In der Wirtschaft konnte und kann man heute einige interessante Beobachtungen anstellen. So benutzte zum Beispiel ein Kneipenbesucher die Tatsache, dass es in der alten Wirtschaft eine Vorder – und ein Hintertür gab für seine amourösen Abenteuer. Er kam in die Kneipe, bestellte ein Bier und verließ denn Schankraum dann nach einiger Zeit durch den hinteren Ausgang. Anfangs dachte jeder er geht zur Toilette, die sich damals draußen auf dem Hof befand. Bald aber bemerkten verschiedene Stammgäste, dass dieser Toilettenaufenthalt immer sehr lange dauerte. Man beobachtete von da an natürlich die ganze Sache einmal genauer, und stellte fest, dass der Mann das Grundstück durch die Waschküchentür verließ. Die Waschküche war nämlich nicht nur von unserem, sondern auch von dem Nachbargrundstück aus zu begehen.

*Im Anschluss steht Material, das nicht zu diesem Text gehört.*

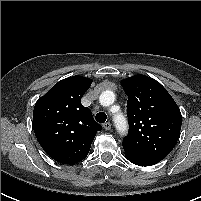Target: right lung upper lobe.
Wrapping results in <instances>:
<instances>
[{"mask_svg":"<svg viewBox=\"0 0 201 201\" xmlns=\"http://www.w3.org/2000/svg\"><path fill=\"white\" fill-rule=\"evenodd\" d=\"M92 80L72 76L59 81L38 99L33 112V129L43 150L63 164L83 160L102 126L81 98Z\"/></svg>","mask_w":201,"mask_h":201,"instance_id":"obj_1","label":"right lung upper lobe"}]
</instances>
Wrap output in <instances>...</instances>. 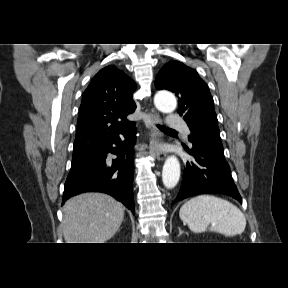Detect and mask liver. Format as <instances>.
Here are the masks:
<instances>
[{
  "label": "liver",
  "instance_id": "6515ba94",
  "mask_svg": "<svg viewBox=\"0 0 288 288\" xmlns=\"http://www.w3.org/2000/svg\"><path fill=\"white\" fill-rule=\"evenodd\" d=\"M63 214L66 243H105L119 229L124 207L109 195L83 193L66 201Z\"/></svg>",
  "mask_w": 288,
  "mask_h": 288
}]
</instances>
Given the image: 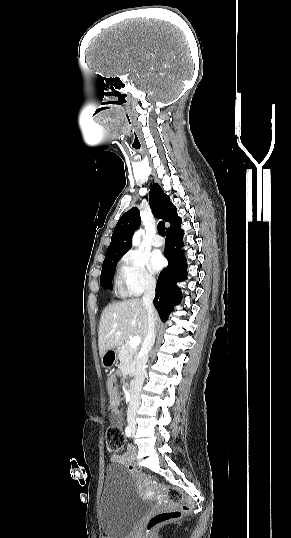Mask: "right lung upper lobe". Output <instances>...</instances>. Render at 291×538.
<instances>
[{
	"mask_svg": "<svg viewBox=\"0 0 291 538\" xmlns=\"http://www.w3.org/2000/svg\"><path fill=\"white\" fill-rule=\"evenodd\" d=\"M149 203L153 214L157 218H162L171 224L166 231L181 224V218L177 215L176 207L170 202V197L163 192L158 183L153 184L151 187ZM139 225L140 214L138 208L133 207L121 216L114 229L104 262L121 258L130 250L132 235Z\"/></svg>",
	"mask_w": 291,
	"mask_h": 538,
	"instance_id": "1",
	"label": "right lung upper lobe"
}]
</instances>
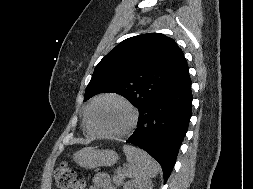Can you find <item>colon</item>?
I'll return each mask as SVG.
<instances>
[{"instance_id":"1","label":"colon","mask_w":253,"mask_h":189,"mask_svg":"<svg viewBox=\"0 0 253 189\" xmlns=\"http://www.w3.org/2000/svg\"><path fill=\"white\" fill-rule=\"evenodd\" d=\"M54 178L59 189H83L84 186L83 181L67 165H61L55 171Z\"/></svg>"}]
</instances>
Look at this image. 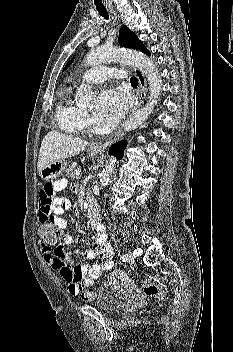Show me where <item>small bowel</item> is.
I'll return each mask as SVG.
<instances>
[{
    "label": "small bowel",
    "instance_id": "obj_1",
    "mask_svg": "<svg viewBox=\"0 0 233 352\" xmlns=\"http://www.w3.org/2000/svg\"><path fill=\"white\" fill-rule=\"evenodd\" d=\"M66 186V181L60 179L55 182L45 183L39 193L40 207L38 218L41 223H50L62 231L68 226V220L63 217L65 211L69 209L70 203L66 198L58 196ZM96 233L92 242H85L90 246L85 252L88 260H95L94 263L74 266L68 259L64 251V246L77 244L80 241L72 236L65 235L63 243L55 248L41 244L44 260L55 270L67 283V290L72 295H77L82 288L89 287L105 272L113 268L112 250L106 243V236L103 227L97 222H93Z\"/></svg>",
    "mask_w": 233,
    "mask_h": 352
}]
</instances>
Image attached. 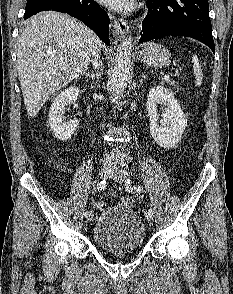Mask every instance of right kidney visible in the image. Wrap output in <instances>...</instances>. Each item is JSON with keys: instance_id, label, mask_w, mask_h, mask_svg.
<instances>
[{"instance_id": "1", "label": "right kidney", "mask_w": 233, "mask_h": 294, "mask_svg": "<svg viewBox=\"0 0 233 294\" xmlns=\"http://www.w3.org/2000/svg\"><path fill=\"white\" fill-rule=\"evenodd\" d=\"M79 93V87L71 86L58 94L51 105L49 125L54 136L61 141L69 140L79 124L78 120L70 123L64 122L65 107L76 102Z\"/></svg>"}]
</instances>
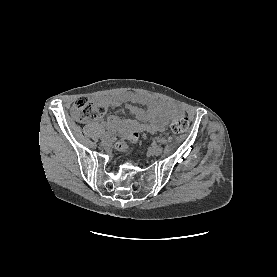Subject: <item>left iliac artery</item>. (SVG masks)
<instances>
[{
  "mask_svg": "<svg viewBox=\"0 0 277 277\" xmlns=\"http://www.w3.org/2000/svg\"><path fill=\"white\" fill-rule=\"evenodd\" d=\"M158 142L160 144H166L167 143V140L165 138H158Z\"/></svg>",
  "mask_w": 277,
  "mask_h": 277,
  "instance_id": "obj_1",
  "label": "left iliac artery"
}]
</instances>
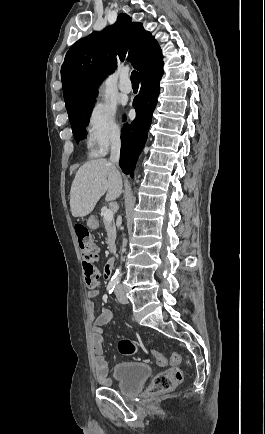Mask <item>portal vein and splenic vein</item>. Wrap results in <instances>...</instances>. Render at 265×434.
Instances as JSON below:
<instances>
[{
	"label": "portal vein and splenic vein",
	"mask_w": 265,
	"mask_h": 434,
	"mask_svg": "<svg viewBox=\"0 0 265 434\" xmlns=\"http://www.w3.org/2000/svg\"><path fill=\"white\" fill-rule=\"evenodd\" d=\"M113 216H114V214H113L112 210H105L104 220H106V222H112Z\"/></svg>",
	"instance_id": "1"
}]
</instances>
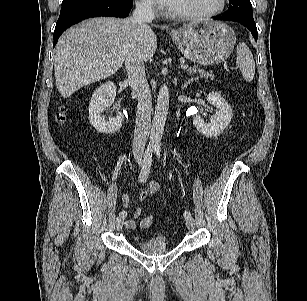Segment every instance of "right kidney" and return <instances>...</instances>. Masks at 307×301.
<instances>
[{
    "mask_svg": "<svg viewBox=\"0 0 307 301\" xmlns=\"http://www.w3.org/2000/svg\"><path fill=\"white\" fill-rule=\"evenodd\" d=\"M116 97V87L113 82L108 81L98 87L89 103V122L100 133L113 134L117 132L124 121V116L118 113L116 117L105 121L102 112L110 107Z\"/></svg>",
    "mask_w": 307,
    "mask_h": 301,
    "instance_id": "ca27d5eb",
    "label": "right kidney"
}]
</instances>
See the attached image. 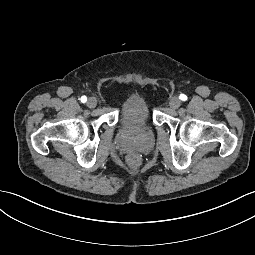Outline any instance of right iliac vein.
Masks as SVG:
<instances>
[{
	"mask_svg": "<svg viewBox=\"0 0 255 255\" xmlns=\"http://www.w3.org/2000/svg\"><path fill=\"white\" fill-rule=\"evenodd\" d=\"M97 105V100L94 97H90L87 102L89 108H94Z\"/></svg>",
	"mask_w": 255,
	"mask_h": 255,
	"instance_id": "obj_1",
	"label": "right iliac vein"
}]
</instances>
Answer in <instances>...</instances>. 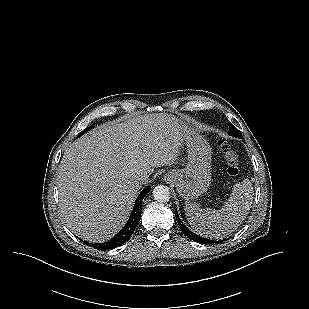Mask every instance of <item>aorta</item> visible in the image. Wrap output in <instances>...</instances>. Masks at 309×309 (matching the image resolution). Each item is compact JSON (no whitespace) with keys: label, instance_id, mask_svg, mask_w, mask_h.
Listing matches in <instances>:
<instances>
[{"label":"aorta","instance_id":"aorta-1","mask_svg":"<svg viewBox=\"0 0 309 309\" xmlns=\"http://www.w3.org/2000/svg\"><path fill=\"white\" fill-rule=\"evenodd\" d=\"M153 196L157 201L166 202L170 199V190L165 185H158L153 190Z\"/></svg>","mask_w":309,"mask_h":309}]
</instances>
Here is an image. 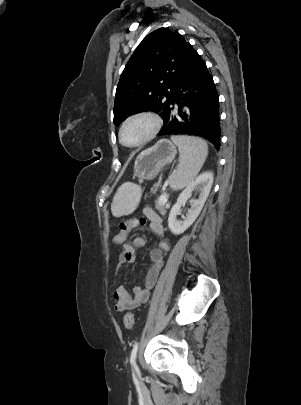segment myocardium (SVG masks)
Segmentation results:
<instances>
[{
    "label": "myocardium",
    "mask_w": 301,
    "mask_h": 405,
    "mask_svg": "<svg viewBox=\"0 0 301 405\" xmlns=\"http://www.w3.org/2000/svg\"><path fill=\"white\" fill-rule=\"evenodd\" d=\"M137 119L148 120L151 124L150 130L139 142L132 144V145L126 144L122 139L123 131L130 122L137 120ZM161 127H162V119L157 113H155L153 111H149V110L135 112V113L129 115L122 122L120 129H119V134H118L119 141L123 146L128 147V148L141 147V146L145 145L146 143H148L149 141H151L159 133Z\"/></svg>",
    "instance_id": "myocardium-1"
}]
</instances>
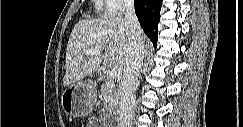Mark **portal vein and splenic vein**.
Here are the masks:
<instances>
[{"mask_svg": "<svg viewBox=\"0 0 243 127\" xmlns=\"http://www.w3.org/2000/svg\"><path fill=\"white\" fill-rule=\"evenodd\" d=\"M86 55H100V51L99 50H89V51H85L84 52ZM109 75L111 78L116 79V78H120L121 76V70L117 67L111 68Z\"/></svg>", "mask_w": 243, "mask_h": 127, "instance_id": "portal-vein-and-splenic-vein-1", "label": "portal vein and splenic vein"}]
</instances>
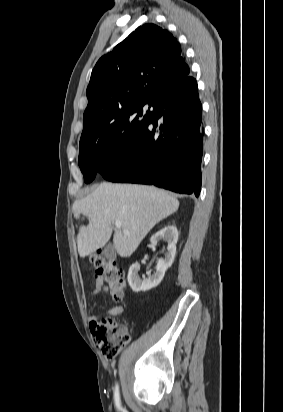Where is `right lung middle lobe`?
Returning a JSON list of instances; mask_svg holds the SVG:
<instances>
[{
  "instance_id": "obj_1",
  "label": "right lung middle lobe",
  "mask_w": 283,
  "mask_h": 412,
  "mask_svg": "<svg viewBox=\"0 0 283 412\" xmlns=\"http://www.w3.org/2000/svg\"><path fill=\"white\" fill-rule=\"evenodd\" d=\"M158 103H141L120 113L102 132L80 139L79 166L90 183L103 167L122 157L137 141Z\"/></svg>"
}]
</instances>
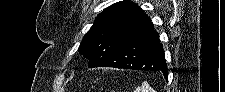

Auf dem Rückweg ging es in umgekehrter Reihenfolge. Nachdem dieses Geheimnis gelüftet war, wurden natürlich Überlegungen angestellt, wie sie dem Betroffenen einen Streich spielen könnten. Sie warteten voller Ungeduld, dass mal wieder so ein „Ausflug“ stattfand. Kaum war die Waschküchentür geschlossen, wurde sie mit leeren Getränkekästen vollständig verbarrikadiert. Dann harrte man voller Ungeduld der Dinge, die da kommen sollten. Es dauert einige Zeit, da hörte man draußen ein Wahnsinnsgetöse. Alle wussten, jetzt war der „Ausflügler“ wieder zurückgekommen und in die Barrikade gelaufen. Alle freuten sich diebisch aber niemand verlor ein Wort über die Sache.